69Carew, Mairéad. Tara and the Ark of the Covenant: A Search for the Ark of the Covenant by British Israelites on the Hill of Tara (1899-1902). Dublin: Discovery Programme/Royal Irish Academy, 2003, p. 13.
The author explains, "The 'latter days' were the last days of history, in which the British Israelites believed themselves to be living as they awaited the 'millennium.'"

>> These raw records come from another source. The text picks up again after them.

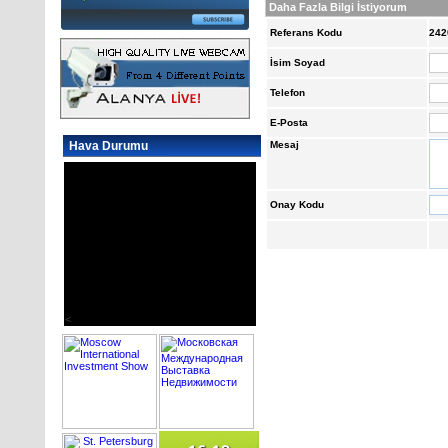
Daha Fazla Bilgi İstiyorum
Referans Kodu
242
İsim Soyad
Telefon
E-Posta
Hava Durumu
Mesaj
Onay Kodu
<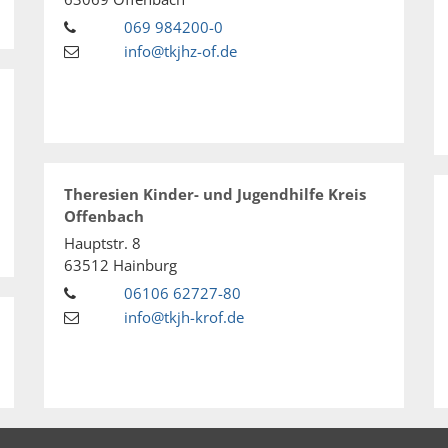
069 984200-0
info@tkjhz-of.de
Theresien Kinder- und Jugendhilfe Kreis
Offenbach
Hauptstr. 8
63512
Hainburg
06106 62727-80
info@tkjh-krof.de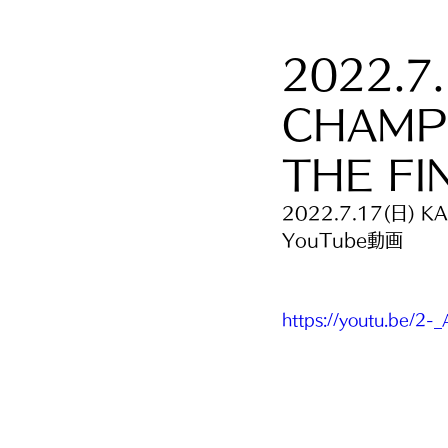
2022.7
CHAMP
THE F
2022.7.17(日) K
YouTube動画
https://youtu.be/2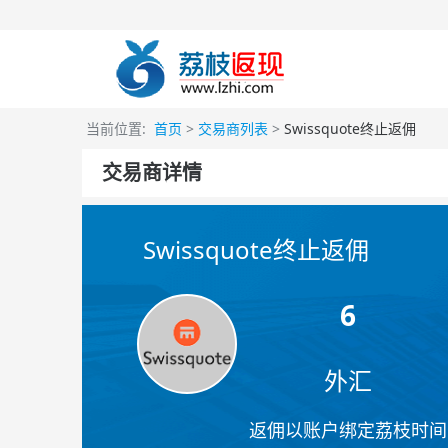
当前位置:
首页
>
交易商列表
>
Swissquote终止返佣
交易商详情
Swissquote终止返佣
6
外汇
返佣以账户绑定荔枝时间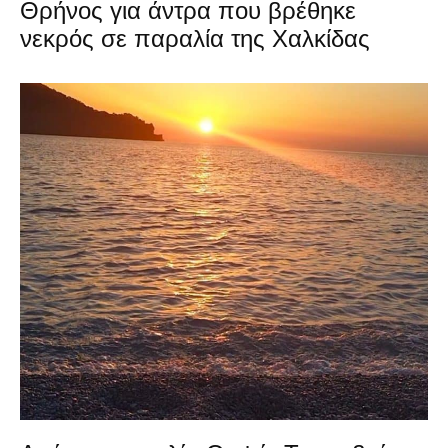
Θρήνος για άντρα που βρέθηκε
νεκρός σε παραλία της Χαλκίδας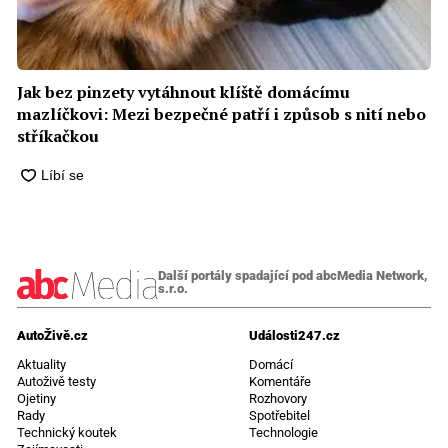
Jak bez pinzety vytáhnout klíště domácímu
mazlíčkovi: Mezi bezpečné patří i způsob s nití nebo
stříkačkou
Další portály spadající pod abcMedia Network,
s.r.o.
AutoŽivě.cz
Události247.cz
Aktuality
Domácí
Autoživě testy
Komentáře
Ojetiny
Rozhovory
Rady
Spotřebitel
Technický koutek
Technologie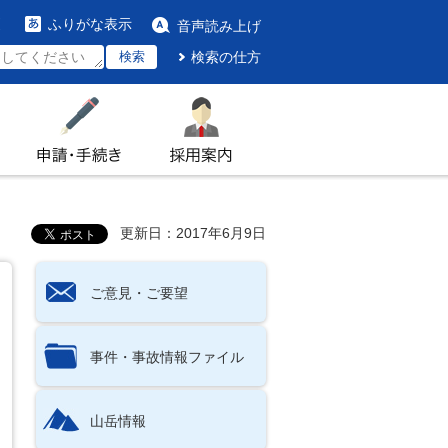
ふりがな表示
音声読み上げ
検索
検索の仕方
申請・手続き
採用案内
更新日：2017年6月9日
ご意見・ご要望
事件・事故情報ファイル
山岳情報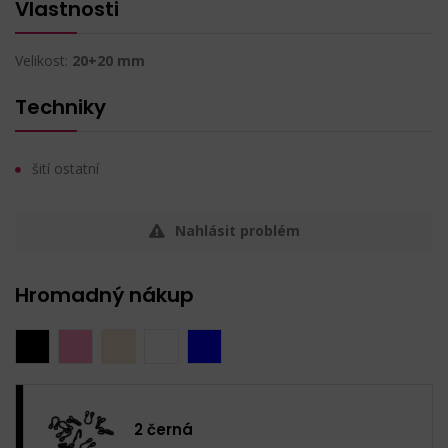
Vlastnosti
Velikost:
20+20 mm
Techniky
šití ostatní
Nahlásit problém
Hromadný nákup
2 černá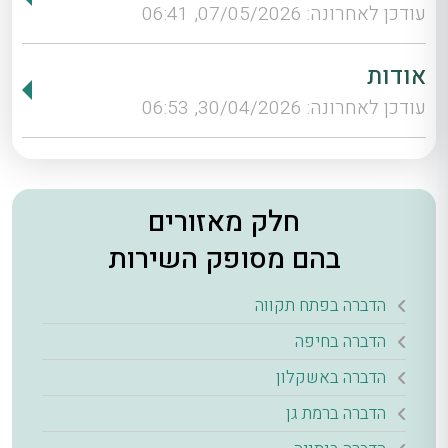
עודכן לאחרונה: 07/05/2026, 06:41
אודות
עודכן לאחרונה: 30/04/2026, 06:53
חלק מאזורים
בהם מסופק השירות
הדברה בפתח תקווה
הדברה בחיפה
הדברה באשקלון
הדברה ברמת גן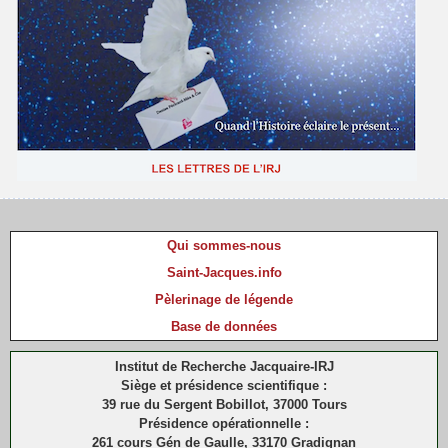
Qui sommes-nous
Saint-Jacques.info
Pèlerinage de légende
Base de données
Institut de Recherche Jacquaire-IRJ
Siège et présidence scientifique :
39 rue du Sergent Bobillot, 37000 Tours
Présidence opérationnelle :
261 cours Gén de Gaulle, 33170 Gradignan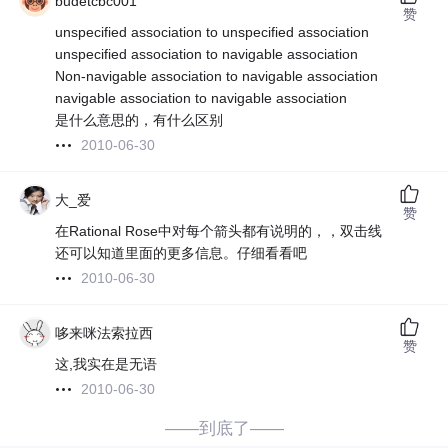
budetcbc001
赞
unspecified association to unspecified association
unspecified association to navigable association
Non-navigable association to navigable association
navigable association to navigable association
是什么意思的，有什么区别
2010-06-30
大_爱
赞
在Rational Rose中对每个箭头都有说明的，，双击线
还可以知道里面的更多信息。仔细看看吧
2010-06-30
哆来咪法索拉西
赞
这,我实在是无语
2010-06-30
——到底了——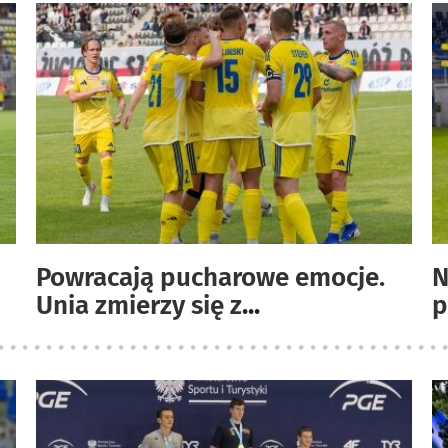
Powracają pucharowe emocje.
N
Unia zmierzy się z
...
p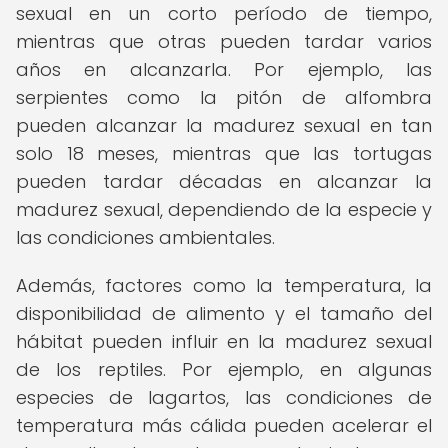
sexual en un corto período de tiempo,
mientras que otras pueden tardar varios
años en alcanzarla. Por ejemplo, las
serpientes como la pitón de alfombra
pueden alcanzar la madurez sexual en tan
solo 18 meses, mientras que las tortugas
pueden tardar décadas en alcanzar la
madurez sexual, dependiendo de la especie y
las condiciones ambientales.
Además, factores como la temperatura, la
disponibilidad de alimento y el tamaño del
hábitat pueden influir en la madurez sexual
de los reptiles. Por ejemplo, en algunas
especies de lagartos, las condiciones de
temperatura más cálida pueden acelerar el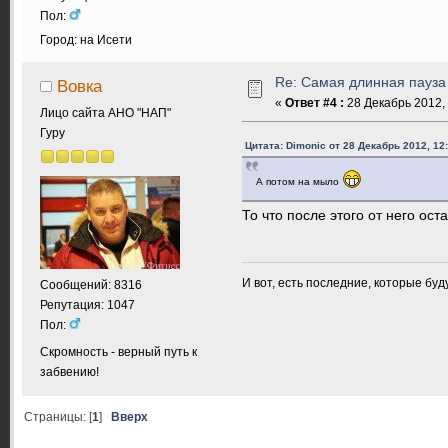
Пол:
Город: на Исети
Re: Самая длинная пауза
Вовка
«
Ответ #4 :
28 Декабрь 2012, 
Лицо сайта АНО "НАП"
Гуру
Цитата: Dimonic от 28 Декабрь 2012, 12
А потом на мыло
То что после этого от него ос
И вот, есть последние, которые бу
Сообщений: 8316
Репутация: 1047
Пол:
Скромность - верный путь к
забвению!
Страницы: [
1
]
Вверх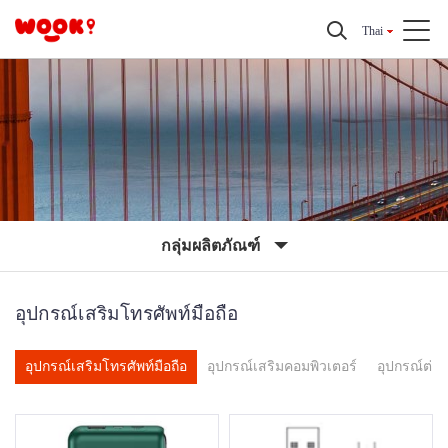
Thai
กลุ่มผลิตภัณฑ์
อุปกรณ์เสริมโทรศัพท์มือถือ
อุปกรณ์เสริมโทรศัพท์มือถือ
อุปกรณ์เสริมคอมพิวเตอร์
อุปกรณ์ต่อ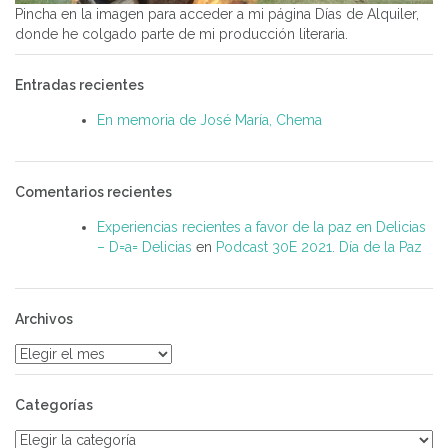
Pincha en la imagen para acceder a mi página Días de Alquiler,
donde he colgado parte de mi producción literaria.
Entradas recientes
En memoria de José María, Chema
Comentarios recientes
Experiencias recientes a favor de la paz en Delicias
– D=a= Delicias
en
Podcast 30E 2021. Día de la Paz
Archivos
Archivos
Categorías
Categorías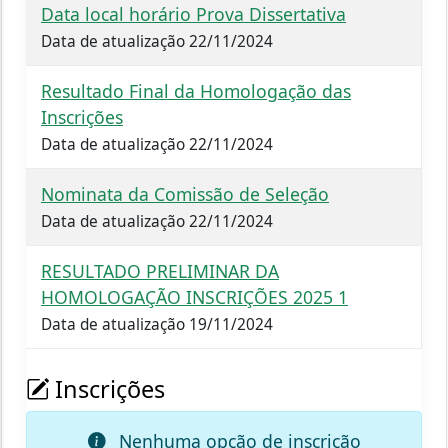
Data local horário Prova Dissertativa
Data de atualização 22/11/2024
Resultado Final da Homologação das
Inscrições
Data de atualização 22/11/2024
Nominata da Comissão de Seleção
Data de atualização 22/11/2024
RESULTADO PRELIMINAR DA
HOMOLOGAÇÃO INSCRIÇÕES 2025 1
Data de atualização 19/11/2024
Inscrições
Nenhuma opção de inscrição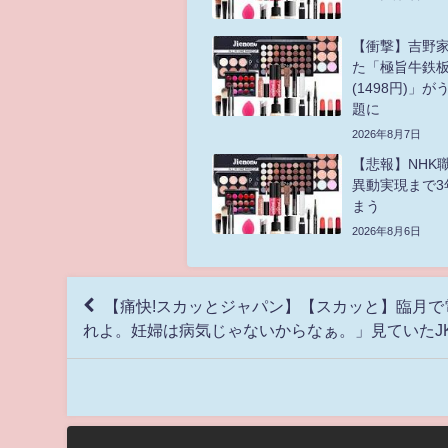
【衝撃】吉野
た「極旨牛鉄
(1498円)」
題に
2026年8月7日
【悲報】NHK
異動実現まで3
まう
2026年8月6日
【痛快!スカッとジャパン】【スカッと】臨月
れよ。妊婦は病気じゃないからなぁ。」見ていたJ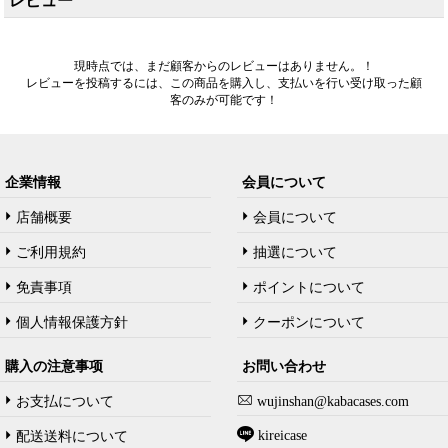
レビュー
現時点では、まだ顧客からのレビューはありません。！
レビューを投稿するには、この商品を購入し、支払いを行い受け取った顧
客のみが可能です！
企業情報
会員について
店舗概要
会員について
ご利用規約
抽選について
免責事項
ポイントについて
個人情報保護方針
クーポンについて
購入の注意事项
お問い合わせ
お支払について
wujinshan@kabacases.com
kireicase
配送送料について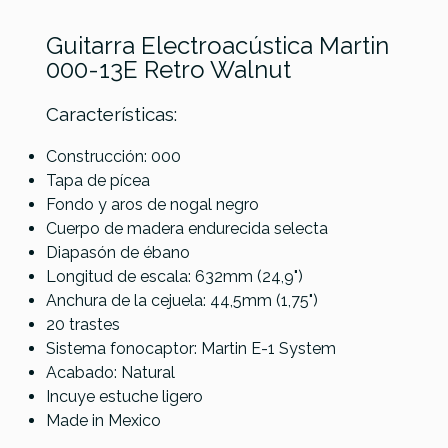
Guitarra Electroacústica Martin
000-13E Retro Walnut
Características:
Construcción: 000
Referencia
GUITACEMAR057
Tapa de pícea
Fondo y aros de nogal negro
Yamaha FG5
Cuerpo de madera endurecida selecta
NT High Gloss
Gibson G-200
Diapasón de ébano
Fender AM
EC NAT
Longitud de escala: 632mm (24,9")
Acoustasonic
Generation
Anchura de la cejuela: 44,5mm (1,75")
Jazzmaster EB
20 trastes
AWT
Sistema fonocaptor: Martin E-1 System
Acabado: Natural
1.899,00 €
1.899,00 €
1.890,00 €
Incuye estuche ligero
No hay características para comparar
Made in Mexico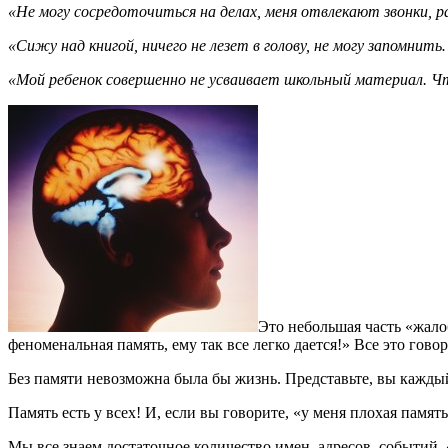
«Не могу сосредоточиться на делах, меня отвлекают звонки,
«Сижу над книгой, ничего не лезет в голову, не могу запомнит
«Мой ребенок совершенно не усваивает школьный материал. Ч
Это небольшая часть «жало
феноменальная память, ему так все легко дается!» Все это гово
Без памяти невозможна была бы жизнь. Представьте, вы каждый д
Память есть у всех! И, если вы говорите, «у меня плохая памят
Мы все знаем достаточное количество имен, адресов, событий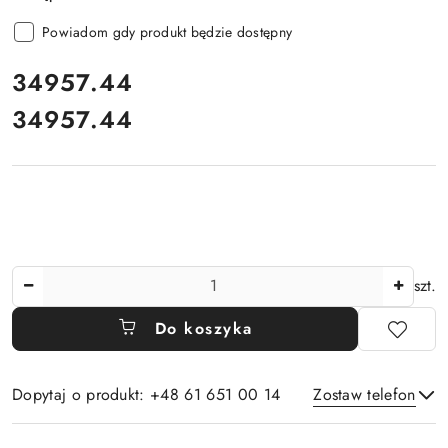
Powiadom gdy produkt będzie dostępny
cena:
34957.44
34957.44
Cena:
Ilość
szt.
Do koszyka
Dopytaj o produkt: +48 61 651 00 14
Zostaw telefon
Dostępność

Carew discusses the role of Irish Freemasons in their support of the search for the Ark of the Covenant. After the decline of the traditional craft stonemasons’ leadership of the Freemasons, the groups were largely taken over by “speculative masons” who were not themselves craftsmen, but who were interested in architectural traditions. In England and Ireland, these Protestant Freemasons in the Victorian era had various belief systems “as diverse as numerology, astrology, the Tarot, the occult, Pyramidism, Celticism and Druidism.” With Druidism in particular, these Freemasons found a link with Israel, claiming in their publication that "ideas and customs in sacred and social matters" of the Druids "were similar to those of Israel." This concept also linked the "descendants of Israel, the British-Israelites, with the ancient site of Tara.” (p. 31) However, most of the Irish Freemasons would not have regrded Tara in the same way as the British-Israelites. Their interest, rather, was only in the Ark of the Covenant due to its significance to them as a symbol. The British-Israelites, on the other hand, were interested in tracing their lineage through the rulers of Tara. (p. 36)
As the website "Bad Archaeology" put it, "...the British-Israelites had made their mark in the long and inglorious history of mad, bad and otherwise god-crazed archaeology." (Moshenska, Gabriel, and James Doeser. "The British Israelites." Bad Archaeology, 11 Sept. 2011, www.badarchaeology.com/religious-delusions/the-british-israelites/.)